# Project: Grading with K-Means (30 pts)
## Due Sunday November 14th, 2021

In this project we consider a grading data set that I obtained from a colleague at Duke University. It contains 95 students grades in both raw numerical form and as a letter grade with $\pm$ decorations, e.g. $B+$ or $A-$.

In essence, grading is a partitioning task. At the end of the semester we must partition students into As, Bs, Cs, Ds, and Fs. Distinguishing into plus or minus grades is a further refinement of this partition.

To make grading less adhoc, let's use K-means clustering for K=5 (and later for K=13) to automatically partition our students into clusters.

However, the fact that data is already labeled for us by a professor, we can compute how our partitioning compares with the professor's, as well as compute some other signatures such as purity.

### Question 0: Loading the Data

In [None]:
import numpy as np
import matplotlib.pyplot as plt
import pandas as pd
import warnings

warnings.filterwarnings("ignore")

# Read dataset to pandas dataframe
data = pd.read_csv('grades.csv')

print(data.shape)
data[60:95]

### Question 1 (1 pt)

Import the grades.csv file from blackboard as a Pandas DataFrame.
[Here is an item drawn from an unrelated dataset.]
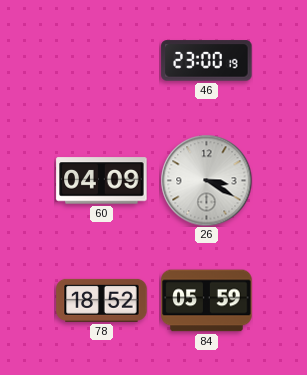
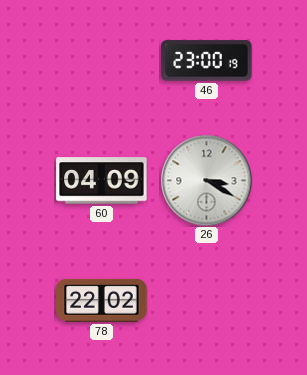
78: 18:52 -> 22:02
84: 05:59 -> none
Create another DataFrame that includes only the 'raw grade' and 'raw letter'. 

The 'raw grade' column includes numerical scores between 56.1 and 99.6. The 'raw letter' column should contain letter grades between $F$ and $A+$. A plus or minus (for some reason a $B-$ is represented as a $B=$ in this data set) is called a "decoration" of the letter grade.

In [None]:
# YOUR CODE HERE
raise NotImplementedError()

### Question 2 (3 pts)

Run the $K$-means clustering algorithm with $K=5$. Here $K=5$ corresponds to the 5 letter grades $A, B, C, D$ and $F$. In this question, all $\pm$ decorations are ignored, so $A$ and an $A-$ are regarded as the same.

***Make sure to set random_state=0 when you run KMeans!***

In [None]:
# YOUR CODE HERE
raise NotImplementedError()

### Question 3 (5 pts)

Create a 1D scatter plot where the the points are colored by the prediction value given by the algorithm. Set the y value of your points in your scatter plot to correspond to the undecorated letter grade, measured as a GPA, i.e. A is a 4.0, B is a 3.0, and so on.

In [None]:
# YOUR CODE HERE
raise NotImplementedError()

### Question 4 (2 pts)

Create (or append) a new Pandas DataFrame with ’raw grade’, ’raw letter’ and a new column ’K-Means Letter’ that records the label number predicted by the K-means algorithm.

In [None]:
# YOUR CODE HERE
raise NotImplementedError()

### Question 5 (5 pts)

Notice that the K-means algorithm uses numbers $\{0,1, \ldots, K-1\}$ to label clusters, where as professors use grades $\{A,B,C,D,F\}$ to label clusters. For example in my solution to this project, the K-means label `0` *roughly* corresponded to the grade letter $C$ (and $C+$) and the K-means label 4 *roughly* corresponded to the letter grade $B$ (and $B-$).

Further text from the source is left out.